La Banque du Ghana a annoncé une nouvelle baisse de son taux directeur, le faisant passer à 18 %, soit une réduction de 350 points de base. Il s’agit de la troisième baisse consécutive dans un contexte où l’inflation recule rapidement et où l’économie nationale montre des signes de redressement soutenu. Cette décision a été prise lors de la 127ᵉ réunion du Comité de Politique Monétaire (CPM) tenue du 24 au 26 novembre 2025, qui a évalué les risques pesant sur la croissance et l’inflation.
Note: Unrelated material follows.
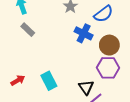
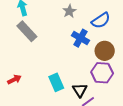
gray rectangle: (28, 30) -> (27, 31), size x1.5
cyan rectangle: (49, 81) -> (56, 82), moved

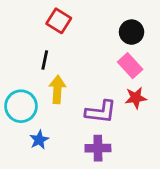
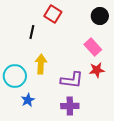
red square: (59, 21) -> (53, 14), moved
black circle: (132, 32) -> (100, 16), moved
black line: (45, 60) -> (32, 32), moved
Johnson Asiama, gouverneur de la Banque du Ghana, a souligné que le Comité avait largement voté en faveur de l’assouplissement des taux. « Les taux d’intérêt réels élevés en vigueur permettent d’assouplir la politique monétaire pour renforcer la reprise de la croissance », a-t-il expliqué, ajoutant que l’inflation devrait rester stable autour de l’objectif fixé jusqu’au premier semestre 2026.
Après un pic historique de plus de 54 % en décembre 2022, l’inflation au Ghana a connu une désinflation spectaculaire. Elle est tombée à 8 % en octobre 2025, son plus bas niveau depuis plus de quatre ans, confirmant le retour de la stabilité des prix alimentaires et non alimentaires. Cette évolution a été soutenue par une politique monétaire stricte, une consolidation budgétaire efficace, ainsi qu’une monnaie locale appréciée de 32,2 % face au dollar américain depuis janvier 2025, grâce notamment à la hausse des prix de l’or et à l’amélioration du compte courant.
L’économie ghanéenne affiche une croissance robuste. Le PIB a progressé de 6,3 % au premier semestre 2025, et l’Indice Composite d’Activité Économique (ICAE) a enregistré une hausse de 9,6 % fin septembre, portée par la production industrielle, le commerce international, le crédit au secteur privé et la consommation. Les enquêtes de confiance et l’Indice des Directeurs d’Achat (PMI) témoignent d’un optimisme soutenu des entreprises et des consommateurs.
Le commerce extérieur contribue largement à cette dynamique. Le Ghana a enregistré un excédent commercial de 7,5 milliards de dollars au cours des neuf premiers mois de 2025, tiré par l’augmentation des exportations d’or et de cacao. Les transferts privés entrants sont restés élevés à 6,0 milliards de dollars, portant le compte courant à un excédent de 3,8 milliards de dollars contre 553,6 millions sur la même période en 2024. L’excédent global de la balance des paiements s’est établi à 1,8 milliard de dollars, et les réserves ont atteint 11,4 milliards de dollars, soit l’équivalent de 4,8 mois d’importations.
Le secteur bancaire reste solide et bien capitalisé, avec un ratio de prêts non performants (NPL) en baisse à 19,5 % en octobre 2025 contre 22,7 % en octobre 2024, soutenant une reprise du crédit au secteur privé. Sur le plan budgétaire, la consolidation se poursuit avec un déficit global limité à 1,5 % du PIB et un excédent primaire de 1,6 %, tandis que la dette publique est passée à 45 % du PIB.